Successfully created vector store.


So to recap, we have successfully, ingested the documents from Dan Koe's letter from his website, then we have prepared the content of his posts into meaningful chunks then we have indexed the chunks by emedding them and using Chroma database so that we can effiicently retrieve responses based on the user's query. 

The next stage we will be putting all of thisngs together and we would actually build the RAG logic chain that will connect to the vector store to the LLM nad we will execute the chain by asking questions and getting responses. 

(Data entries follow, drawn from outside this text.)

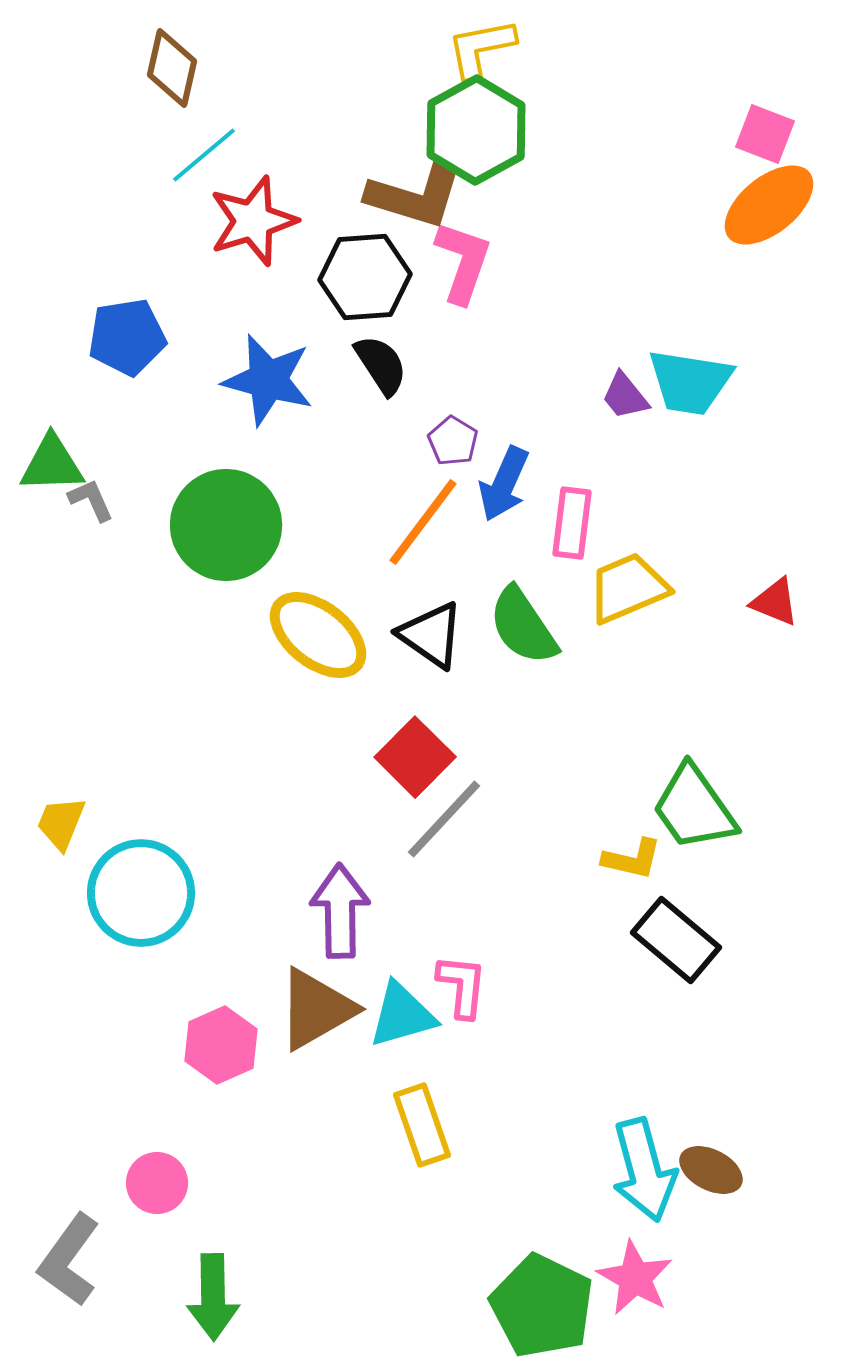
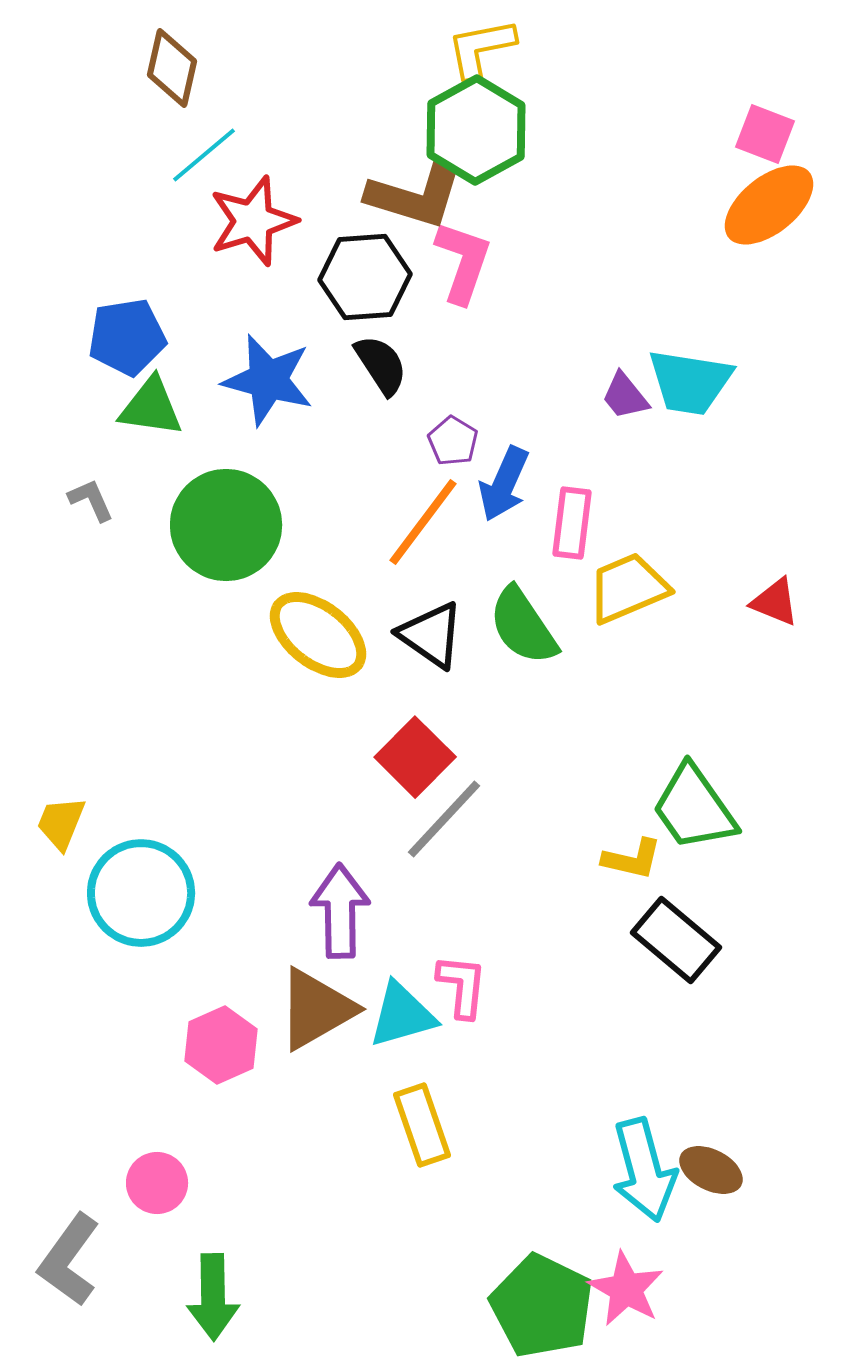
green triangle at (52, 464): moved 99 px right, 57 px up; rotated 10 degrees clockwise
pink star at (635, 1278): moved 9 px left, 11 px down
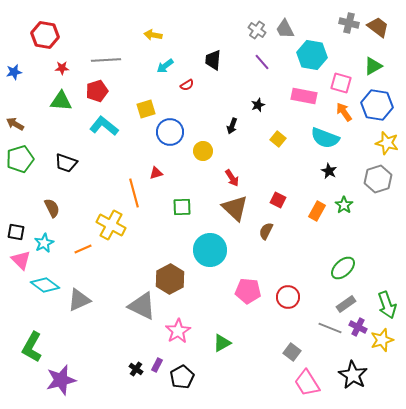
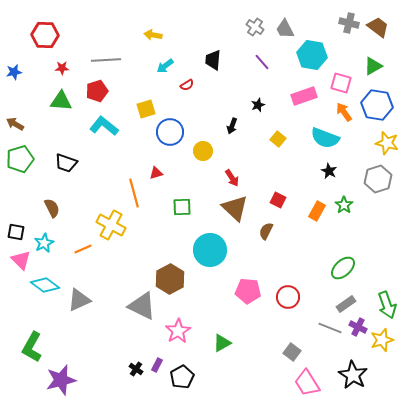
gray cross at (257, 30): moved 2 px left, 3 px up
red hexagon at (45, 35): rotated 8 degrees counterclockwise
pink rectangle at (304, 96): rotated 30 degrees counterclockwise
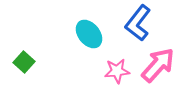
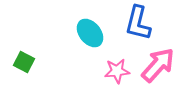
blue L-shape: rotated 24 degrees counterclockwise
cyan ellipse: moved 1 px right, 1 px up
green square: rotated 15 degrees counterclockwise
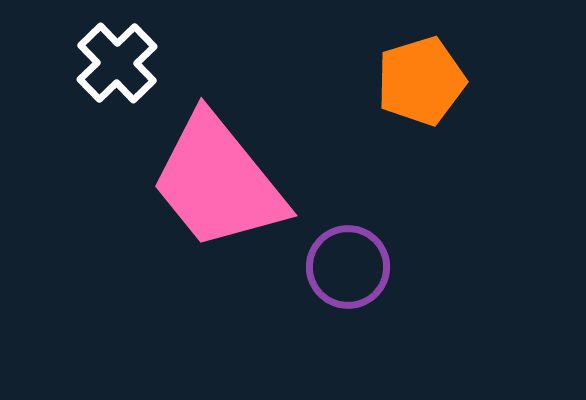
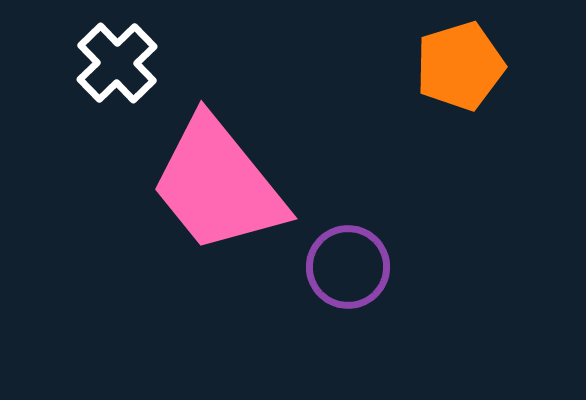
orange pentagon: moved 39 px right, 15 px up
pink trapezoid: moved 3 px down
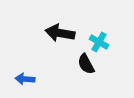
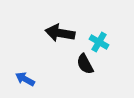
black semicircle: moved 1 px left
blue arrow: rotated 24 degrees clockwise
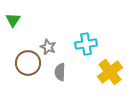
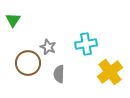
gray semicircle: moved 1 px left, 2 px down
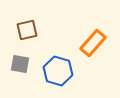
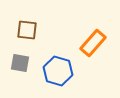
brown square: rotated 20 degrees clockwise
gray square: moved 1 px up
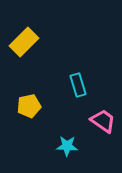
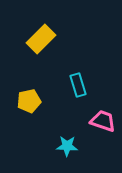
yellow rectangle: moved 17 px right, 3 px up
yellow pentagon: moved 5 px up
pink trapezoid: rotated 16 degrees counterclockwise
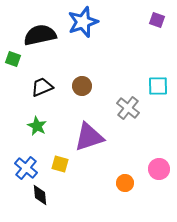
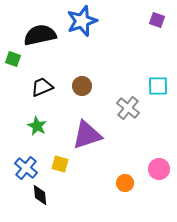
blue star: moved 1 px left, 1 px up
purple triangle: moved 2 px left, 2 px up
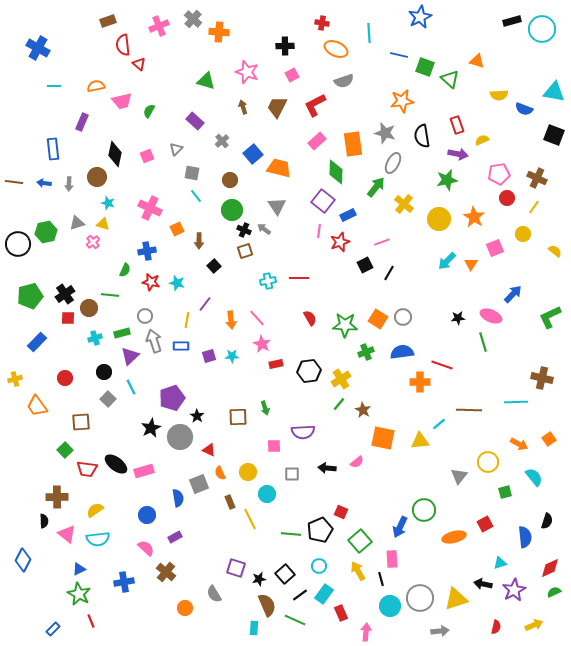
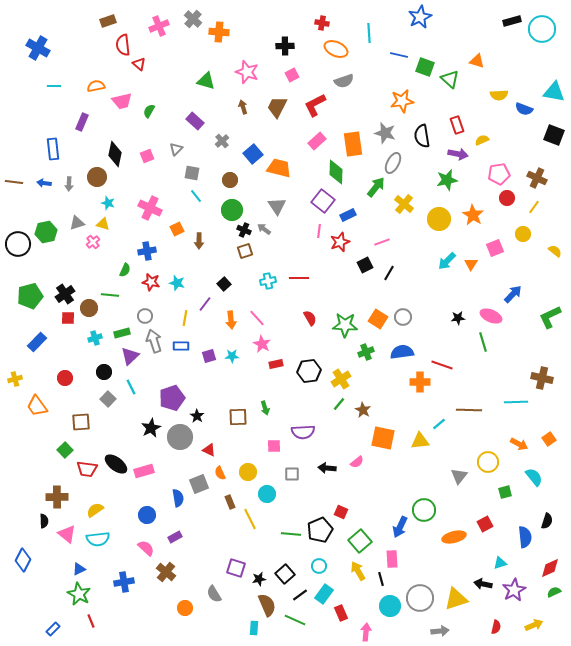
orange star at (474, 217): moved 1 px left, 2 px up
black square at (214, 266): moved 10 px right, 18 px down
yellow line at (187, 320): moved 2 px left, 2 px up
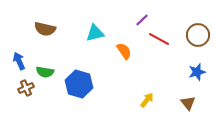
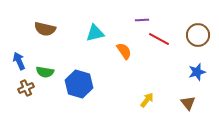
purple line: rotated 40 degrees clockwise
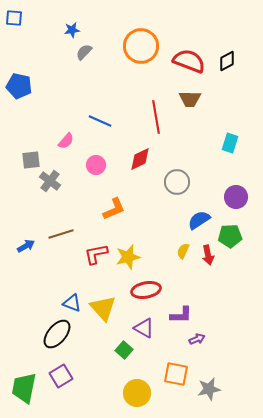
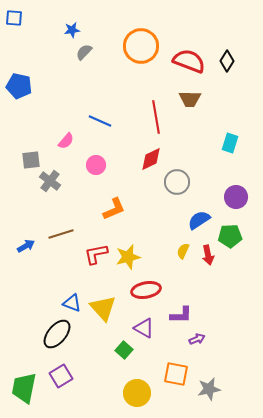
black diamond: rotated 30 degrees counterclockwise
red diamond: moved 11 px right
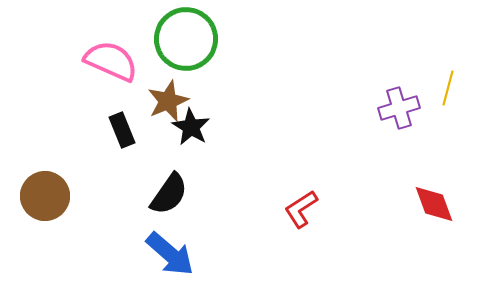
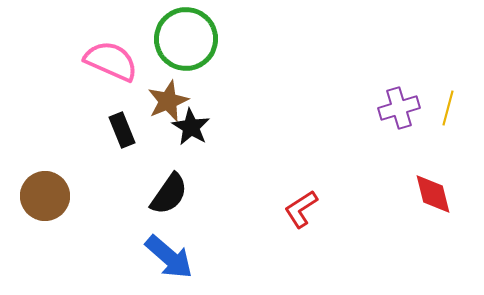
yellow line: moved 20 px down
red diamond: moved 1 px left, 10 px up; rotated 6 degrees clockwise
blue arrow: moved 1 px left, 3 px down
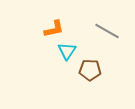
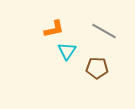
gray line: moved 3 px left
brown pentagon: moved 7 px right, 2 px up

In the next stage we will further add more components that enable us to actually to retrieve the docuemnts that are relevant based on the user's question. 

In [8]:
from langchain_core.vectorstores import VectorStoreRetriever

@traceable(run_type="retriever")
def retrieve_documents(question: str, retriever: VectorStoreRetriever): 

    """
    A traceable function taking user's question and a retriever to return the most relevant
    document chunk.

    Args: 
        question (str): The user's question.
        retriever: The retriever instance used to fetch relevant documents.

    Returns:
        list: A list of the most relevant document chunks.
    """
    retrieved_docs = retriever.invoke(question)

    return retrieved_docs


Now that we have set up our retriever we would need specify the format we would like our prompt to be returned. So we will define a function that will format the documents into a single string and then set up the final prompy which will be sent to the LLM. 

In [9]:
@traceable(run_type="prompt")
def format_documents(question: str, documents: list): 

    """
    Traceable function that format the retrieved documents and teh question into a structured prompt
    so that it can be passed on to the LLM 

    Args: 
        question (str): The user's question 
        documents (list): The list of retrieved document chunks
    """
    formatted_docs = "\n".join(doc.page_content for doc in documents)


    final_prompt = f"""
            Answer the question based on the following context.
            If you don't know the answer disclose to the user that you do not know the answer.

        Context:
        {formatted_docs}

        Question: 
        {question}
         """
    
    return final_prompt 

Now that we have set up the logic for the propt constriction we we would require our LLM to feed it into. We will be using our Gemini model and then we would also us a parser in order so as to only extract the content from the model. 

In [None]:
from langchain_google_genai import ChatGoogleGenerativeAI
from langchain_core.output_parsers import StrOutputParser

model_name = "gemini-2.5-flash-lite"
temperature = 0.0
@traceable(run_type = "llm", 
           metadata={'model_name': model_name, 'model_provider': 'google'})
def call_llm(prompt: str, model :str, temperature:float = 0.0) -> str: 

    # Setup the LLM Model we are working with 
    model = ChatGoogleGenerativeAI(model = model_name, temperature = temperature)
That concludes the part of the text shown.